Microsoft’s multi-factor authentication (MFA) for Office 365 and Azure Active Directory has fallen over for the second time in a week.
Azure’s service status page delivered Tuesday’s bad news:
Between 14:25 UTC and 17:08 UTC on 27 Nov 2018, customers using Multi-Factor Authentication (MFA) may have experienced intermittent issues signing into Azure resources, such as Azure Active Directory, when MFA is required by policy.
Officially, that’s just shy of three hours with either no or intermittent MFA, although it took until 18:53 UTC for Microsoft’s Twitter account to become confident enough to announce that the service was definitely up and running again.https://twitter.com/MSFT365Status/status/1067521776333307906
Microsoft’s initial root cause analysis (RCA): something went wrong at DNS level which led the infrastructure supporting MFA to become “unhealthy”.
The solution was to reboot – which seemed to work but at the expense of receiving several sarcastic tweets congratulating Microsoft on a successful reboot/turning it off and on again.
November 27, 2018
Déjà vu – all over again
This issue is the latest in what’s fast becoming a long line of bloopers for Microsoft in recent weeks. The company has only just published an explanation for a longer and more serious MFA outage suffered on 19 November that left many customers unable to log into Office 365 or Azure for an entire working day, or in some cases, longer.
This included frank admissions about what the company said were three interconnected root causes:
- Under high traffic loads, the Azure MFA front-end server’s communication with cache services deteriorated (which, ironically. exist to boost performance).
- This caused a ‘race condition’ in processing responses from the MFA’s backend servers, a way of saying that different parts of the MFA system were out of sync with one another badly enough to stop them communicating properly.
- This then caused the backend services to overload at which point MFA stopped working.
Extraordinarily – this is the bit that will make some customers sit up – Microsoft didn’t notice any of this until users started complaining about MFA’s disappearance.
How so? Because:
Gaps in telemetry and monitoring for the MFA services delayed the identification and understanding of these root causes which caused an extended mitigation time.
Microsoft then explains how attempting to fix the above problems for APAC and EMEA regions by re-routing MFA traffic via the US caches simply made things worse there too.
Having issued a post-mortem for the first outage, Microsoft has promised to follow up with something similar for Tuesday’s.
What might be going on?
There is perhaps a small clue in the analysis for the 19 November outage where Microsoft mentions that the service was struggling to cope with high traffic levels.

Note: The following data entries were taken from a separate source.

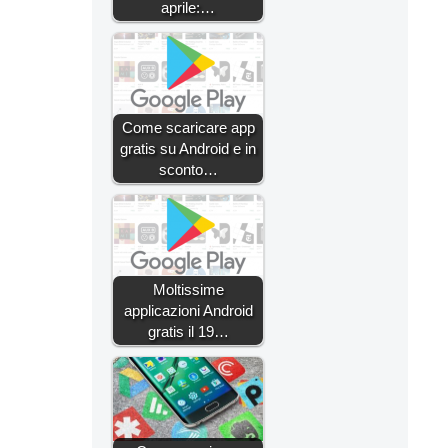
aprile:…
Come scaricare app
gratis su Android e in
sconto…
Moltissime
applicazioni Android
gratis il 19…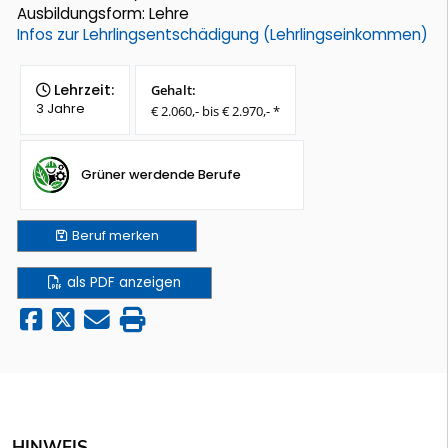
Ausbildungsform: Lehre
Infos zur Lehrlingsentschädigung (Lehrlingseinkommen)
Lehrzeit:
Gehalt:
3 Jahre
€ 2.060,- bis € 2.970,- *
Grüner werdende Berufe
Beruf
merken
als PDF anzeigen
HINWEIS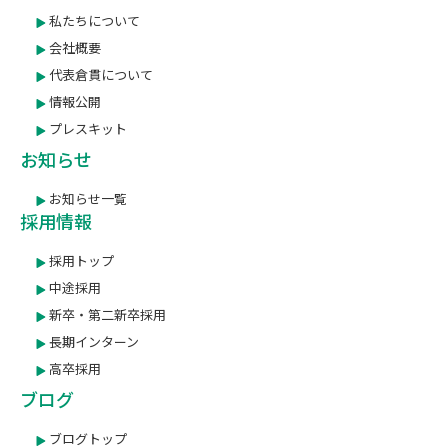
私たちについて
会社概要
代表倉貫について
情報公開
プレスキット
お知らせ
お知らせ一覧
採用情報
採用トップ
中途採用
新卒・第二新卒採用
長期インターン
高卒採用
ブログ
ブログトップ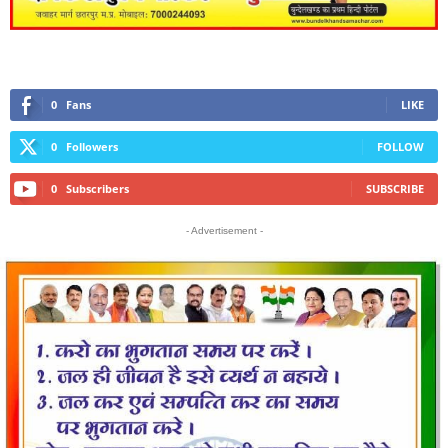
0
Fans
LIKE
0
Followers
FOLLOW
0
Subscribers
SUBSCRIBE
- Advertisement -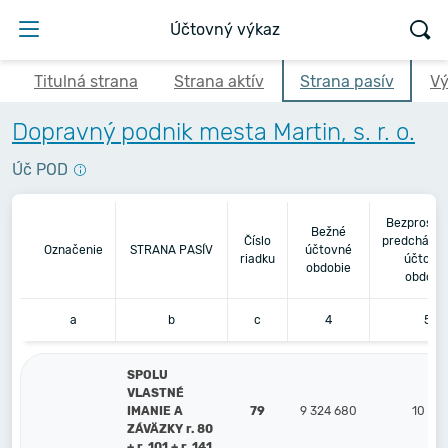
Účtovný výkaz
Titulná strana
Strana aktív
Strana pasív
Vý
Dopravný podnik mesta Martin, s. r. o.
Úč POD
Bezprostr
Bežné
Číslo
predchádza
Označenie
STRANA PASÍV
účtovné
riadku
účtovn
obdobie
obdobi
a
b
c
4
5
SPOLU
VLASTNÉ
IMANIE A
79
9 324 680
10 245
ZÁVÄZKY r. 80
+ r. 101 + r. 141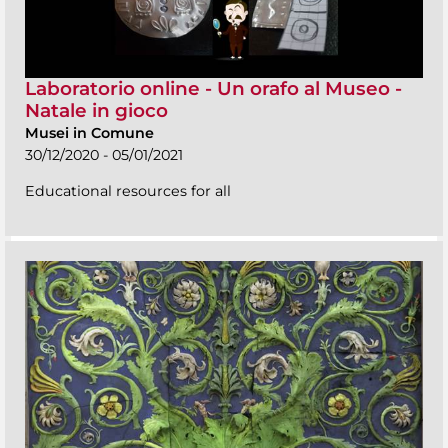
Laboratorio online - Un orafo al Museo -
Natale in gioco
Musei in Comune
30/12/2020 - 05/01/2021
Educational resources for all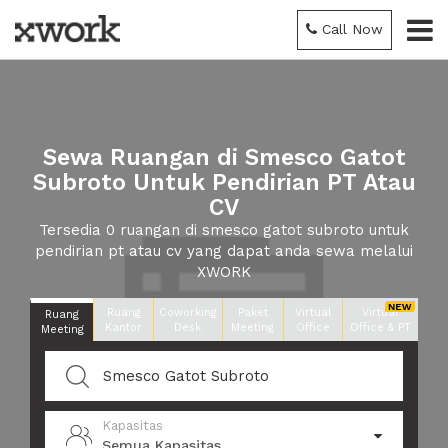
Call Now
Sewa Ruangan di Smesco Gatot
Subroto Untuk Pendirian PT Atau
CV
Tersedia 0 ruangan di smesco gatot subroto untuk
pendirian pt atau cv yang dapat anda sewa melalui
XWORK
Ruang
Coworking
Paket
Virtual
Virtual
Ruang
Kantor
Desk
Meeting
Office
Office & PT
Meeting
Kapasitas
Semua Kapasitas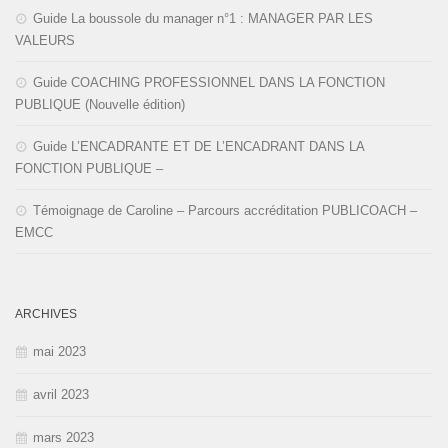
Guide La boussole du manager n°1 : MANAGER PAR LES
VALEURS
Guide COACHING PROFESSIONNEL DANS LA FONCTION
PUBLIQUE (Nouvelle édition)
Guide L’ENCADRANTE ET DE L’ENCADRANT DANS LA
FONCTION PUBLIQUE –
Témoignage de Caroline – Parcours accréditation PUBLICOACH –
EMCC
ARCHIVES
mai 2023
avril 2023
mars 2023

Perhaps, then, it’s simply that lots of organisations and consumers have been turning on MFA, which wouldn’t be surprising given that Microsoft itself has been promoting the extra security benefits that it can bring.
So, let’s be positive: the outages might not be symptoms of MFA’s failure but rather of its sudden – and very welcome – popularity.
6 comments on “Microsoft’s Office 365 MFA security crashes for second time”
This would be comical if not for people having become dependent on Email. Which didn’t even exist 30 years ago (for the average person and businesses).
Maybe this will serve as a DR reminder, that Email can fail in large scale. The bigger and more complex the system, the harder it falls. It’s good to have contingency communication plans.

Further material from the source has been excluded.